Collected data entries:
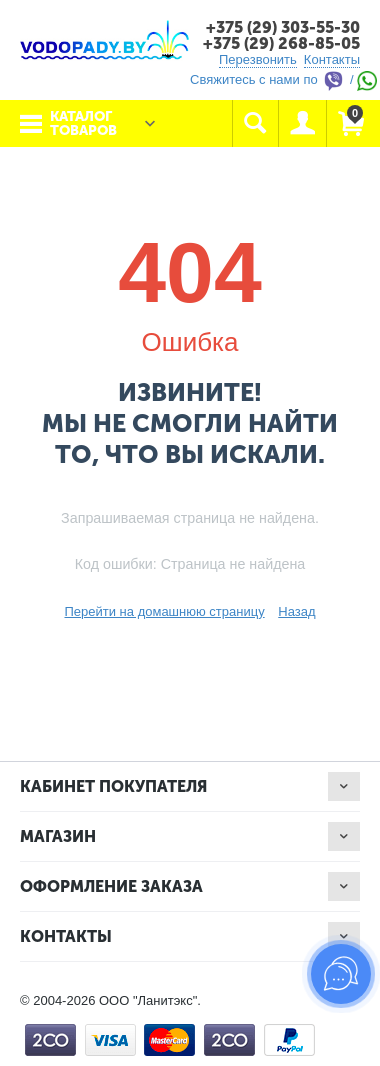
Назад (296, 611)
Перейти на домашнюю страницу (164, 611)
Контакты (332, 59)
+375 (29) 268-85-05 (281, 43)
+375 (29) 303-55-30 (283, 27)
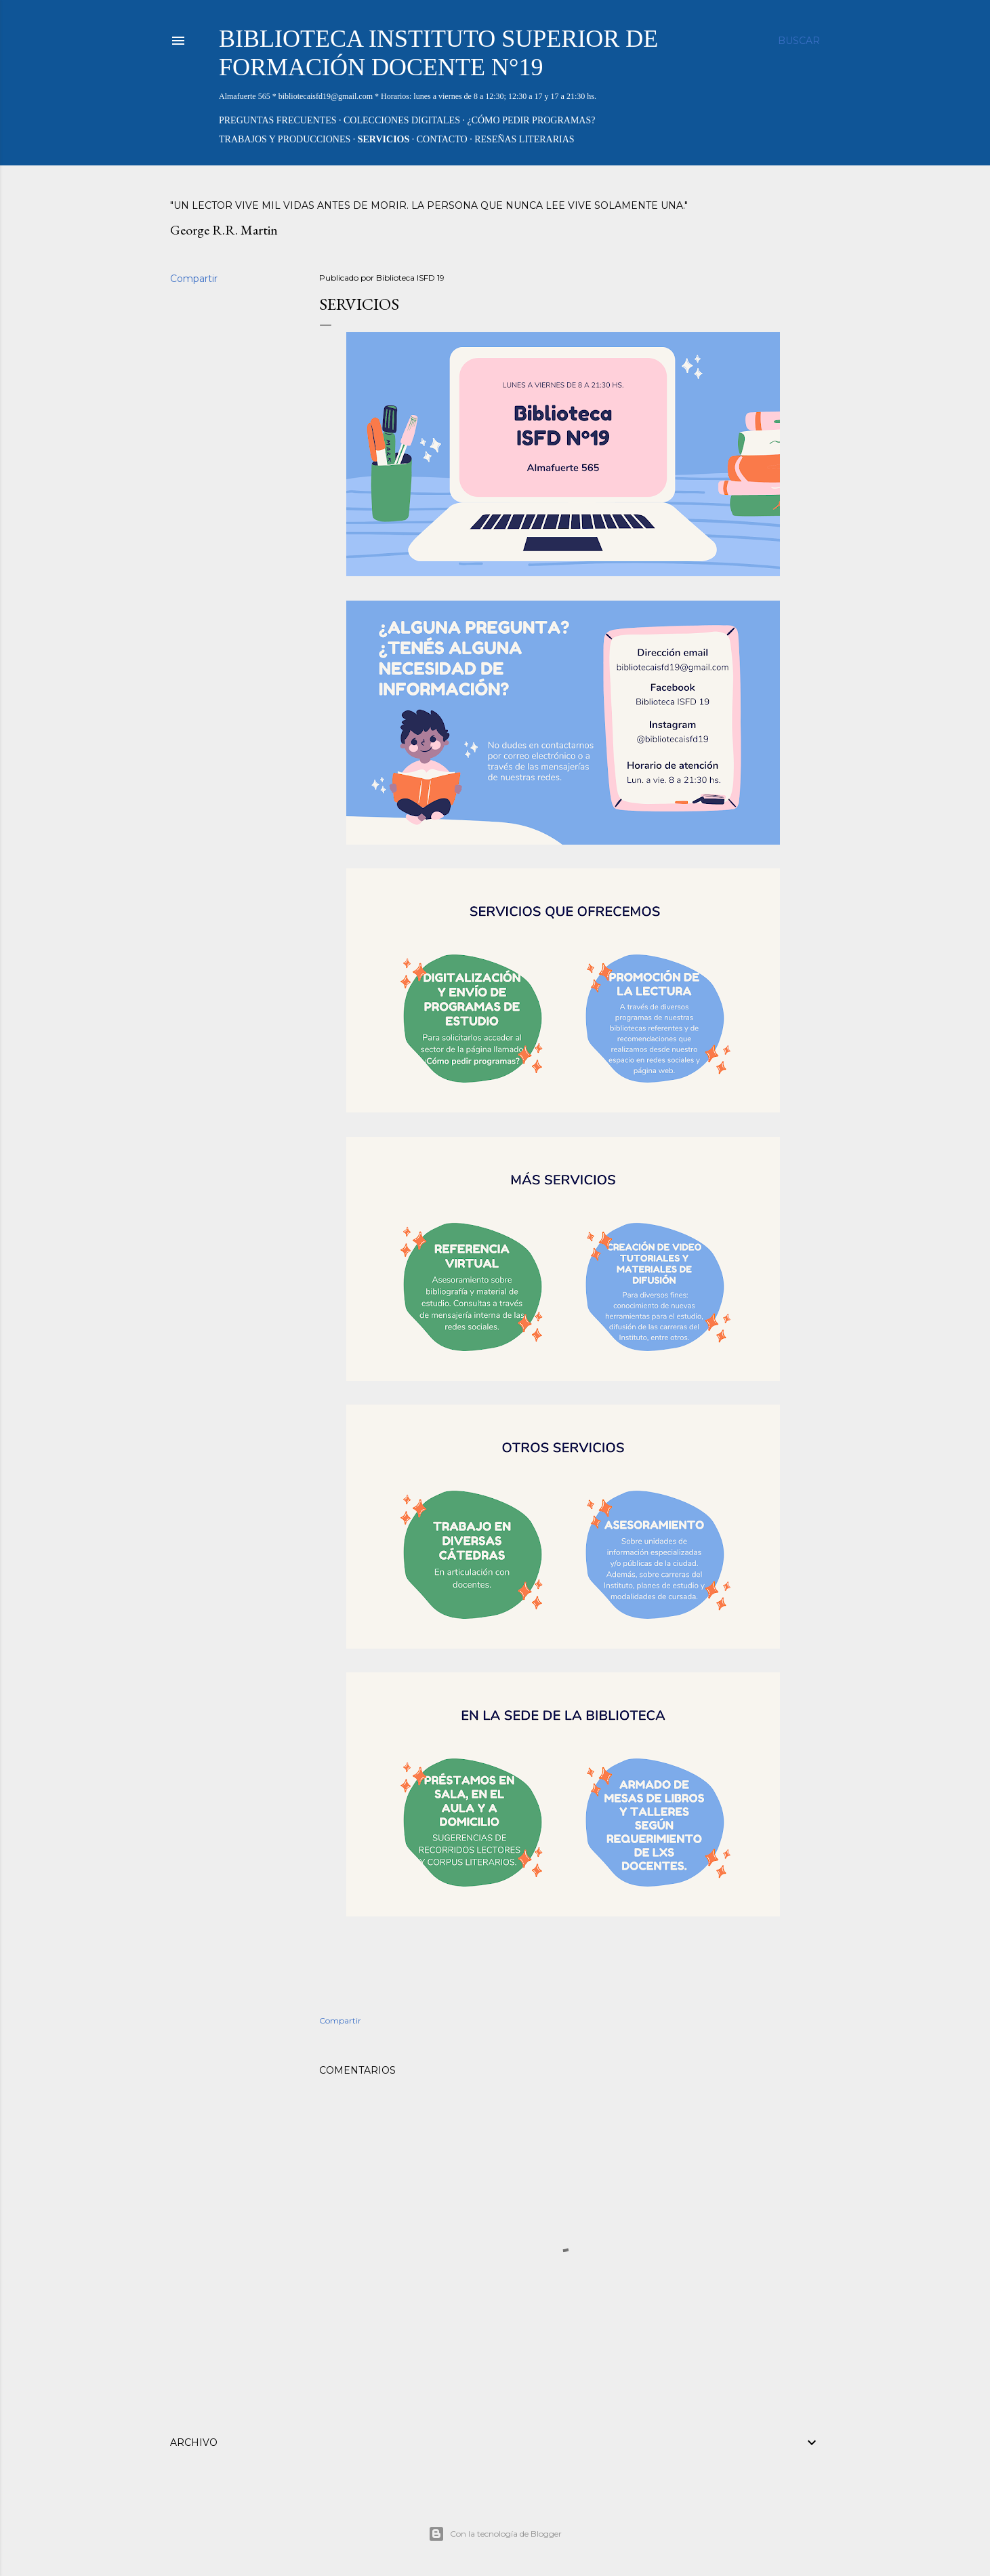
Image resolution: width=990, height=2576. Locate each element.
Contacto (442, 139)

- _Exercise brief_: Return an exact transcription of the entries above, excluding each image.

- _Completed exercise_:
Назад (296, 611)
Перейти на домашнюю страницу (164, 611)
Контакты (332, 59)
+375 (29) 268-85-05 (281, 43)
+375 (29) 303-55-30 (283, 27)
Image resolution: width=990, height=2576. Locate each element.
Contacto (442, 139)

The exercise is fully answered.